3. The booster-type air pump of claim 2, wherein the edge of the vortex flow guiding plate is provided with a plurality of flow guiding notches, one side wall of each flow guiding notch is arranged in a downward inclined mode in the circumferential direction to form a flow guiding surface, the other opposite side wall of each flow guiding notch is provided with a slot hole communicated to the back surface of the vortex flow guiding plate, and the flow guiding notches, the flow guiding surfaces and the slot holes form a vortex flow guiding channel.

4. A booster-type air pump according to claim 3, wherein the radial width of the air guiding gap is gradually increased along the circumferential direction, the edge of the vortex air guiding disc at the position corresponding to the air guiding gap is provided with a downward extending air guiding plate, and the air guiding plate is arranged at the center of the vortex air guiding disc from one end to the other end along the circumferential direction.

5. The booster air pump of claim 4, wherein an outflow gap is formed between circumferentially adjacent baffles at the back edge of the vortex diaphragm.

6. A booster air pump as defined in claim 1, wherein the motor is fixedly mounted to the vortex diaphragm and the impeller is disposed above the vortex diaphragm.

7. The booster-type air pump of claim 1, wherein the pump body comprises an upper housing and a lower housing which are fastened together, and the edge of the vortex diaphragm is provided with a convex ring which is fastened between the upper housing and the lower housing.

8. The booster-type air pump of claim 1, wherein the impeller comprises an upper wheel disc and a lower wheel disc, a plurality of arc-shaped centrifugal blades are arranged between the upper wheel disc and the lower wheel disc, a drainage air passage is formed between every two adjacent centrifugal blades, the width of the drainage air passage is gradually increased from inside to outside, and a flow inlet is arranged in the middle of the upper wheel disc.

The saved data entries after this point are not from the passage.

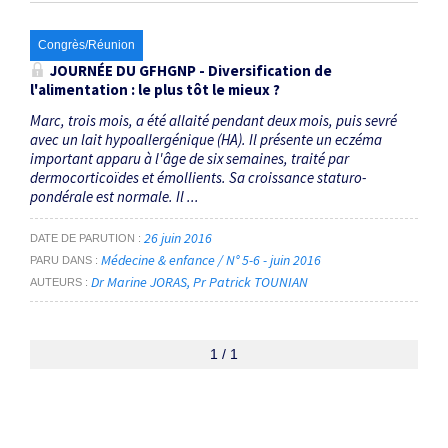
Congrès/Réunion
JOURNÉE DU GFHGNP - Diversification de
l'alimentation : le plus tôt le mieux ?
Marc, trois mois, a été allaité pendant deux mois, puis sevré
avec un lait hypoallergénique (HA). Il présente un eczéma
important apparu à l'âge de six semaines, traité par
dermocorticoïdes et émollients. Sa croissance staturo-
pondérale est normale. Il ...
26 juin 2016
DATE DE PARUTION
Médecine & enfance / N° 5-6 - juin 2016
PARU DANS
Dr Marine JORAS
Pr Patrick TOUNIAN
AUTEURS
1 / 1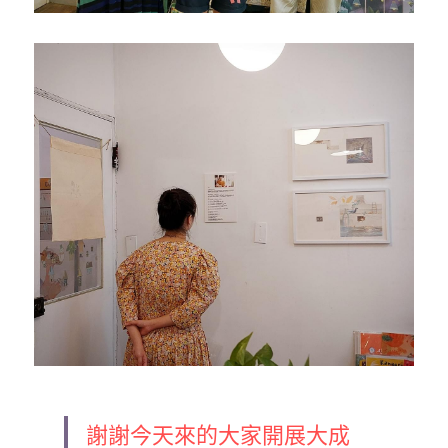
謝謝今天來的大家開展大成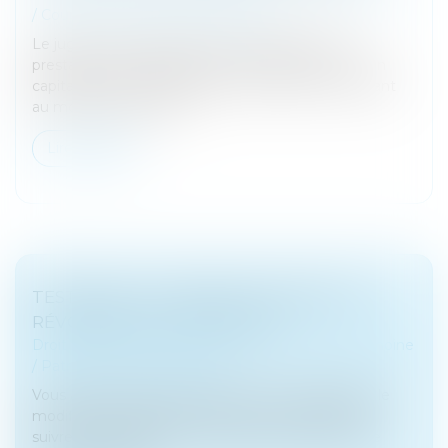
/
Couples et régime matrimoniaux
Le juge ne peut pas autoriser le débiteur de la
prestation compensatoire à s’en acquitter « soit en
capital, soit en moins-prenant sur la part lui revenant
au moment de la liqui...
Lire la suite
TESTAMENT : COMMENT MODIFIER OU
RÉVOQUER UN TESTAMENT ?
Droit de la famille, des personnes et de leur patrimoine
/
Patrimoine et succession
Vous avez établi un testament et vous souhaitez le
modifier ou le révoquer ? Découvrez les étapes à
suivre pour adapter vos dernières volontés à votre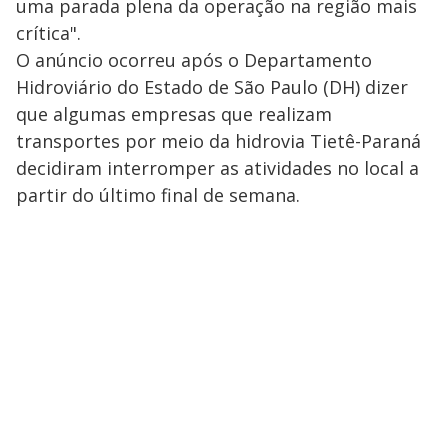
uma parada plena da operação na região mais
crítica".
O anúncio ocorreu após o Departamento
Hidroviário do Estado de São Paulo (DH) dizer
que algumas empresas que realizam
transportes por meio da hidrovia Tietê-Paraná
decidiram interromper as atividades no local a
partir do último final de semana.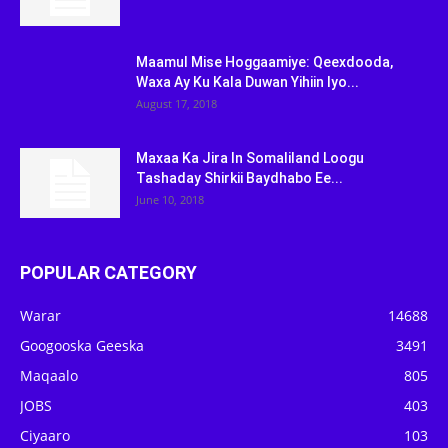
Maamul Mise Hoggaamiye: Qeexdooda,
Waxa Ay Ku Kala Duwan Yihiin Iyo...
August 17, 2018
Maxaa Ka Jira In Somaliland Loogu
Tashaday Shirkii Baydhabo Ee...
June 10, 2018
POPULAR CATEGORY
Warar
14688
Googooska Geeska
3491
Maqaalo
805
JOBS
403
Ciyaaro
103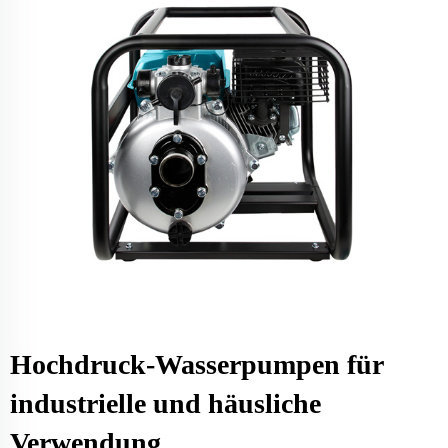
Hochdruck-Wasserpumpen für
industrielle und häusliche
Verwendung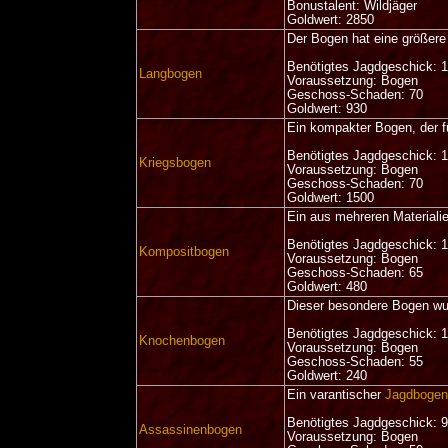
Bonustalent: Wildjäger
Goldwert: 2850
Der Bogen hat eine größer
Benötigtes Jagdgeschick: 
Langbogen
Voraussetzung: Bogen
Geschoss-Schaden: 70
Goldwert: 930
Ein kompakter Bogen, der f
Benötigtes Jagdgeschick: 
Kriegsbogen
Voraussetzung: Bogen
Geschoss-Schaden: 70
Goldwert: 1500
Ein aus mehreren Materialie
Benötigtes Jagdgeschick: 
Kompositbogen
Voraussetzung: Bogen
Geschoss-Schaden: 65
Goldwert: 480
Dieser besondere Bogen wu
Benötigtes Jagdgeschick: 
Knochenbogen
Voraussetzung: Bogen
Geschoss-Schaden: 55
Goldwert: 240
Ein varantischer
Jagdboge
Benötigtes Jagdgeschick: 
Assassinenbogen
Voraussetzung: Bogen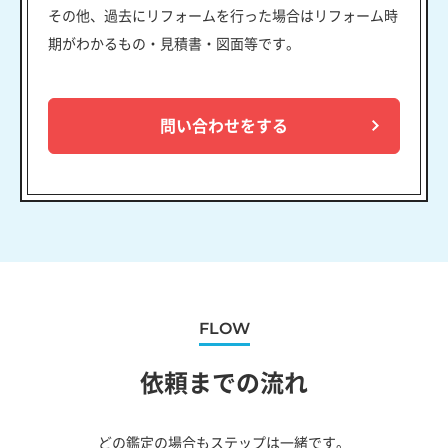
その他、過去にリフォームを行った場合はリフォーム時
期がわかるもの・見積書・図面等です。
問い合わせをする
FLOW
依頼までの流れ
どの鑑定の場合もステップは一緒です。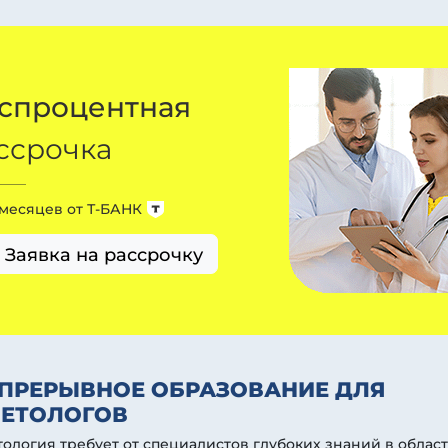
спроцентная
ссрочка
 месяцев от
Т-БАНК
Заявка на рассрочку
ПРЕРЫВНОЕ ОБРАЗОВАНИЕ ДЛЯ
ЕТОЛОГОВ
ология требует от специалистов глубоких знаний в облас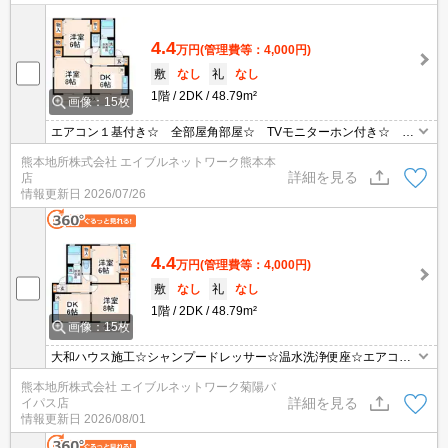
4.4
万円
(管理費等：4,000円)
敷
なし
礼
なし
1階
2DK
48.79m²
画像：15枚
エアコン１基付き☆ 全部屋角部屋☆ TVモニターホン付き☆ 温
水洗浄便座付き☆ 専用庭付☆
熊本地所株式会社 エイブルネットワーク熊本本
詳細を見る
店
情報更新日
2026/07/26
4.4
万円
(管理費等：4,000円)
敷
なし
礼
なし
1階
2DK
48.79m²
画像：15枚
大和ハウス施工☆シャンプードレッサー☆温水洗浄便座☆エアコン
☆お風呂は追焚き機能付☆ＴＶモニターフォン☆玄関はカードキー
熊本地所株式会社 エイブルネットワーク菊陽バ
☆
詳細を見る
イパス店
情報更新日
2026/08/01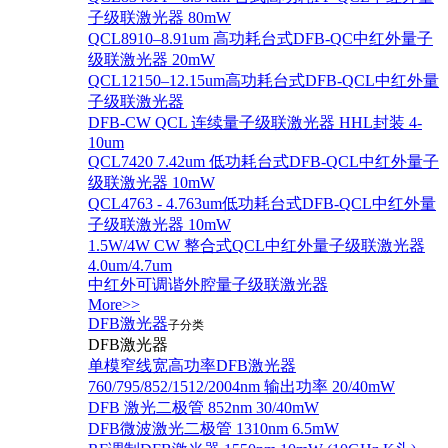
子级联激光器 80mW
QCL8910–8.91um 高功耗台式DFB-QC中红外量子
级联激光器 20mW
QCL12150–12.15um高功耗台式DFB-QCL中红外量
子级联激光器
DFB-CW QCL 连续量子级联激光器 HHL封装 4-
10um
QCL7420 7.42um 低功耗台式DFB-QCL中红外量子
级联激光器 10mW
QCL4763 - 4.763um低功耗台式DFB-QCL中红外量
子级联激光器 10mW
1.5W/4W CW 整合式QCL中红外量子级联激光器
4.0um/4.7um
中红外可调谐外腔量子级联激光器
More>>
DFB激光器
子分类
DFB激光器
单模窄线宽高功率DFB激光器
760/795/852/1512/2004nm 输出功率 20/40mW
DFB 激光二极管 852nm 30/40mW
DFB微波激光二极管 1310nm 6.5mW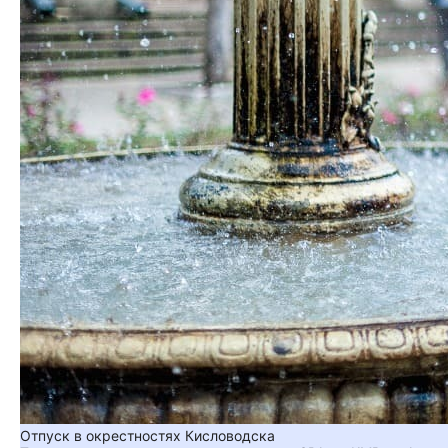
Отпуск в окрестностях Кисловодска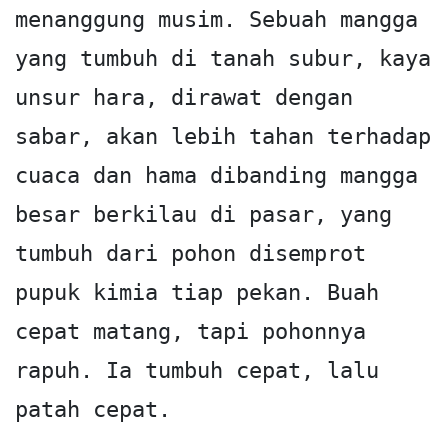
menanggung musim. Sebuah mangga 
yang tumbuh di tanah subur, kaya 
unsur hara, dirawat dengan 
sabar, akan lebih tahan terhadap 
cuaca dan hama dibanding mangga 
besar berkilau di pasar, yang 
tumbuh dari pohon disemprot 
pupuk kimia tiap pekan. Buah 
cepat matang, tapi pohonnya 
rapuh. Ia tumbuh cepat, lalu 
patah cepat.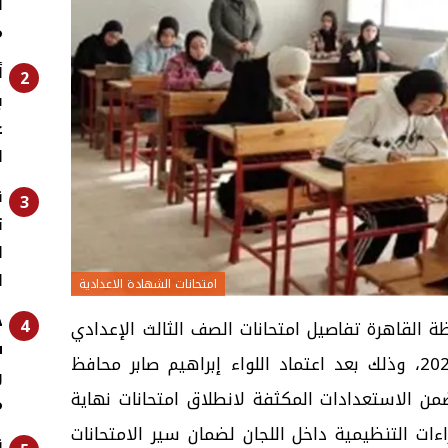
ل
م
أ
2
ب
غ
ا
ق
3
ت
ا
ا
امتحانات الشهادة الاعدادية
ح
4
 القاهرة تفاصيل امتحانات الصف الثالث الإعدادي
للترم الثاني للعام الدراسي 2025/2026، وذلك بعد اعتماد اللواء إبراهيم صابر محافظ
و
من الاستعدادات المكثفة لانطلاق امتحانات نهاية
م
اءات التنظيمية داخل اللجان لضمان سير الامتحانات
ق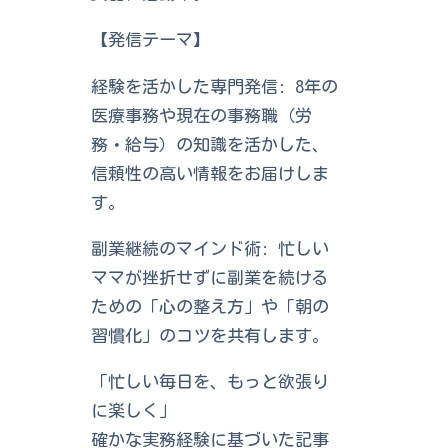
【発信テーマ】
経験を活かした専門発信: 8年の
医療事務や現在の事務職（労
務・給与）の知識を活かした、
信頼性の高い情報をお届けしま
す。
副業継続のマインド術: 忙しい
ママが挫折せずに副業を続ける
ための「心の整え方」や「朝の
習慣化」のコツを共有します。
「忙しい毎日を、もっと欲張り
に楽しく」
確かな実務経験に基づいた記事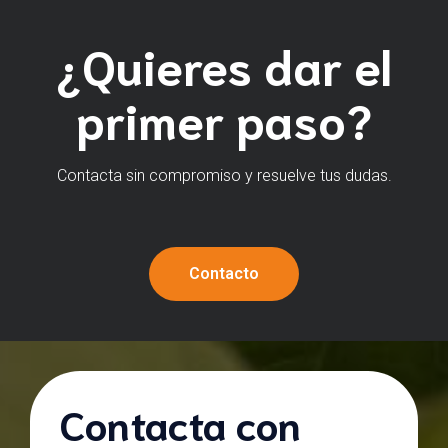
¿Quieres dar el
primer paso?
Contacta sin compromiso y resuelve tus dudas.
Contacto
Contacta con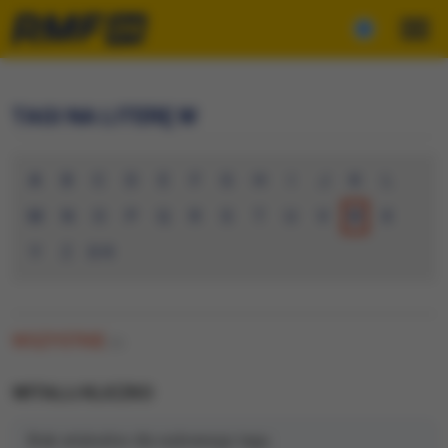
TAGI NA LITERĘ W
A
B
C
D
E
F
G
H
I
J
K
L
M
N
O
P
Q
R
S
T
U
V
W
X
Y
Z
0-9
WSZYSTKIE
(0)
WITALIJ KLICZKO
Brak artykułów dla wybranego tagu.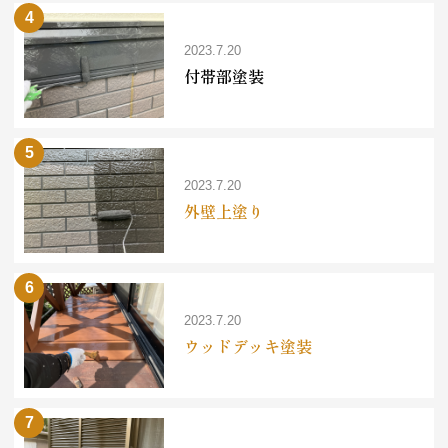
2023.7.20
付帯部塗装
2023.7.20
外壁上塗り
2023.7.20
ウッドデッキ塗装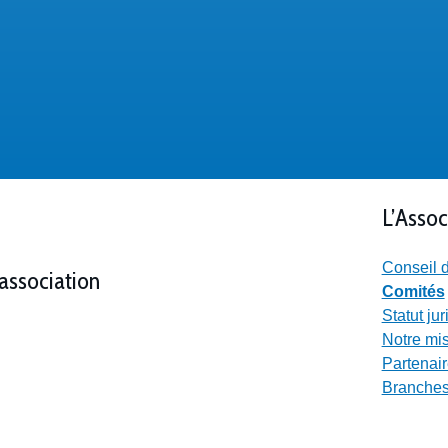
L’Assoc
Conseil d
’association
Comités
Statut ju
Notre mi
Partenai
Branches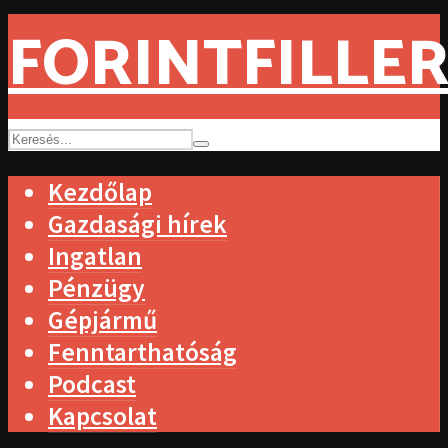
FORINTFILLER
Kezdőlap
Gazdasági hírek
Ingatlan
Pénzügy
Gépjármű
Fenntarthatóság
Podcast
Kapcsolat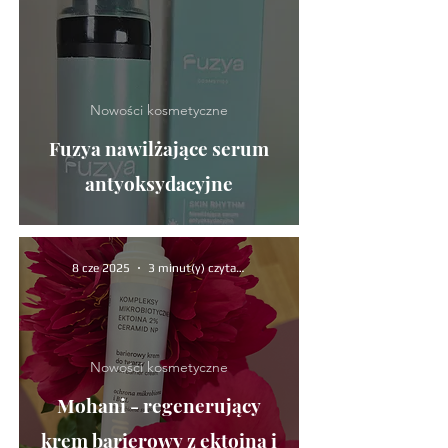
Nowości kosmetyczne
Fuzya nawilżające serum
antyoksydacyjne
8 cze 2025
3 minut(y) czytania
Nowości kosmetyczne
Mohani - regenerujący
krem barierowy z ektoiną i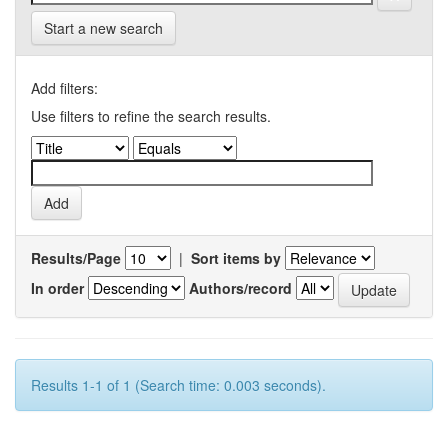
Start a new search
Add filters:
Use filters to refine the search results.
Results/Page
|
Sort items by
In order
Authors/record
Results 1-1 of 1 (Search time: 0.003 seconds).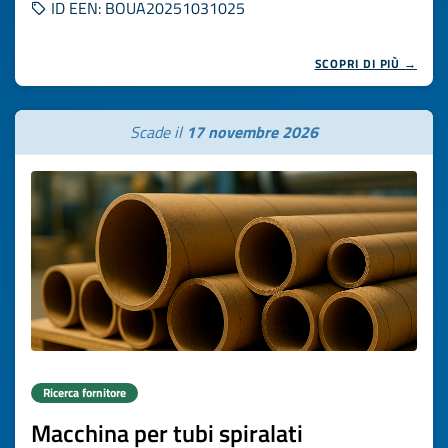
ID EEN: BOUA20251031025
SCOPRI DI PIÙ →
Scade il
17 novembre 2026
Ricerca fornitore
Macchina per tubi spiralati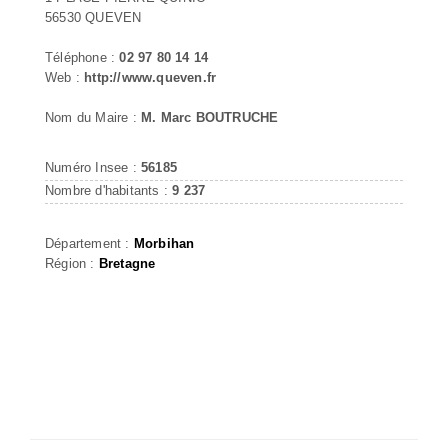
56530 QUEVEN
Téléphone :
02 97 80 14 14
Web :
http://www.queven.fr
Nom du Maire :
M. Marc BOUTRUCHE
Numéro Insee :
56185
Nombre d'habitants :
9 237
Département :
Morbihan
Région :
Bretagne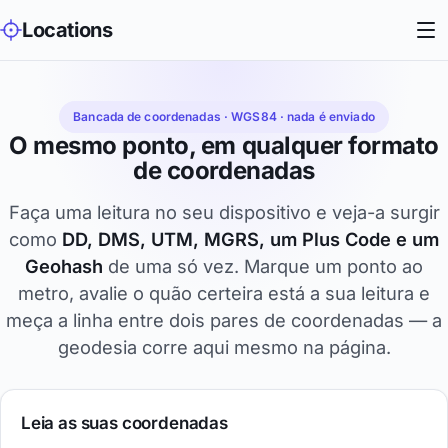
Locations
Bancada de coordenadas · WGS84 · nada é enviado
O mesmo ponto, em qualquer formato
de coordenadas
Faça uma leitura no seu dispositivo e veja-a surgir
como
DD, DMS, UTM, MGRS, um Plus Code e um
Geohash
de uma só vez. Marque um ponto ao
metro, avalie o quão certeira está a sua leitura e
meça a linha entre dois pares de coordenadas — a
geodesia corre aqui mesmo na página.
Leia as suas coordenadas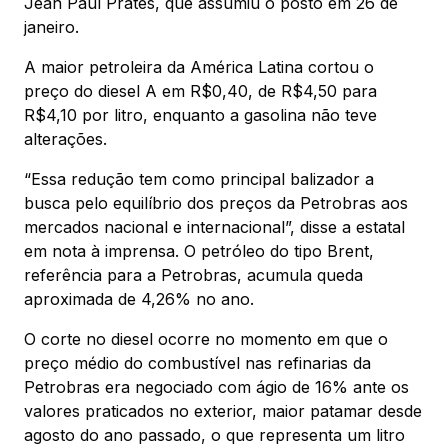
Jean Paul Prates, que assumiu o posto em 26 de
janeiro.
A maior petroleira da América Latina cortou o
preço do diesel A em R$0,40, de R$4,50 para
R$4,10 por litro, enquanto a gasolina não teve
alterações.
“Essa redução tem como principal balizador a
busca pelo equilíbrio dos preços da Petrobras aos
mercados nacional e internacional”, disse a estatal
em nota à imprensa. O petróleo do tipo Brent,
referência para a Petrobras, acumula queda
aproximada de 4,26% no ano.
O corte no diesel ocorre no momento em que o
preço médio do combustível nas refinarias da
Petrobras era negociado com ágio de 16% ante os
valores praticados no exterior, maior patamar desde
agosto do ano passado, o que representa um litro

9. A booster pump according to any one of claims 1 to 8, wherein the pump chamber has a sinking tank provided at a bottom intermediate position thereof, and the air outlet is provided on a bottom surface of the sinking tank.

10. A booster pump according to any one of claims 1 to 8, wherein a through-flow gap is provided between the outer edge of the impeller and the inner wall of the pump chamber, and the outer wall of the vortex diaphragm is adapted to fit against the inner wall of the pump chamber.